Updated: Jul 17, 2020

Awake All Hours is a fortnightly podcast that spreads itself around all corners of the electronic music scene. Its attitude towards the music it shares, and the landscape of the genre is an integrated one; music is unextractable from time, place and person, and all deserve a dedicated slice of discussion. The show begins with a roundup of news and new releases in the genre, and then branches into a more in-depth discussion of each host’s selected tracks for the week. Each track chosen then serves as the material for a mix that’s created and released alongside the main show. There is a completeness to this structure, something pleasingly intuitive about the beats of discovery it hits and the order in which it hits them. Though its hosts are eager to acknowledge the debt AAH owes to shows like The Riot Act and That’s Not Metal, it seems to occupy its own slim but necessary niche, in that it advocates at every turn for protecting and giving back to the scene it loves.

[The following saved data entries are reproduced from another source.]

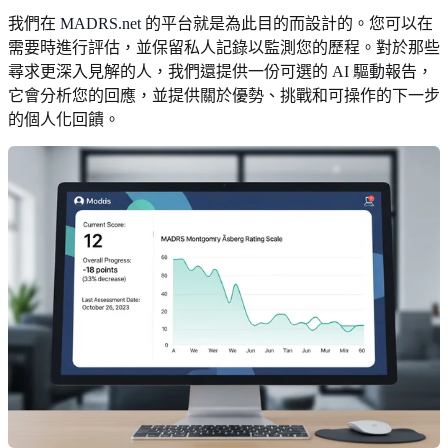
我們在
MADRS.net
的平台就是為此目的而設計的。您可以在
需要時進行評估，並保留私人記錄以監測您的歷程。對於那些
尋求更深入見解的人，我們還提供一份可選的 AI 驅動報告，
它會分析您的回應，並提供關於優勢、挑戰和可操作的下一步
的個人化回饋。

The boys spend a great deal of time mining for smaller name releases to feature, tracks that might otherwise slip through the cracks, and they make sure to buy any music they mention on the show. They clearly want any discussions they have to serve the dual purpose of signposting artists and venues; and are constantly shouting out names and places they think deserve attention. It was not surprising then, to learn the catalyst for the show’s inception was something endangering; the sudden closure of the nightclub Griessmuehle in Berlin. Ali: Essentially the club was on a desirable site, property developers swooped in, and the club shut within a matter of days, without really being given a chance to fight its corner.

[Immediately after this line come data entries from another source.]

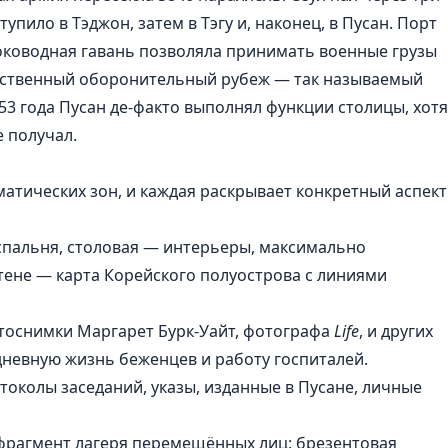
упило в Тэджон, затем в Тэгу и, наконец, в Пусан. Порт
оководная гавань позволяла принимать военные грузы
тественный оборонительный рубеж — так называемый
53 года Пусан де-факто выполнял функции столицы, хотя
е получал.
матических зон, и каждая раскрывает конкретный аспект
спальня, столовая — интерьеры, максимально
тене — карта Корейского полуострова с линиями
оснимки Маргарет Бурк-Уайт, фотографа
Life
, и других
невную жизнь беженцев и работу госпиталей.
околы заседаний, указы, изданные в Пусане, личные
рагмент лагеря перемещённых лиц: брезентовая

It was a massive surprise for somewhere like Berlin, a place that holds its clubs in extremely high regard, and I think it sets a dangerous precedent. These places are important to so many people, safe places of expression and enjoyment, and they should be preserved. Will: I don’t think clubs are really considered as being of the same value culturally as other art venues. Particularly in the UK, clubs seem to be regarded a bit more like a danger or a threat. I think sometimes there are groups that seem poised to jump on the ‘dangerous club’, or at least to look for ways to stack the odds against them a little. Ali: A few months ago, there was a council meeting to decide the verdict of Lakota in Bristol; over eight thousand people signed a petition arguing for its significance, and it was just completely disregarded, it wasn’t even brought up at the meeting. So, it seems like there is some kind of bias.

There is no doubt that dance venues will suffer the most under new cautions, being non-essential and an incubus for viral spread. I was curious as to what shape community action might now take, and if and how these venues might reinvent themselves to stay alive. Ali: In this particular climate, it is a lot harder for clubs, but I think the community that rallies behind them is strong. So, when shit hits the fan like it has now, the surge to save these places is immense. Everybody seems to go, okay we’ve got to dig our heels in now, give a bit of cash here and there and tune into live streams. It’s tricky, but these places are responding resourcefully at a time when their future is deeply uncertain.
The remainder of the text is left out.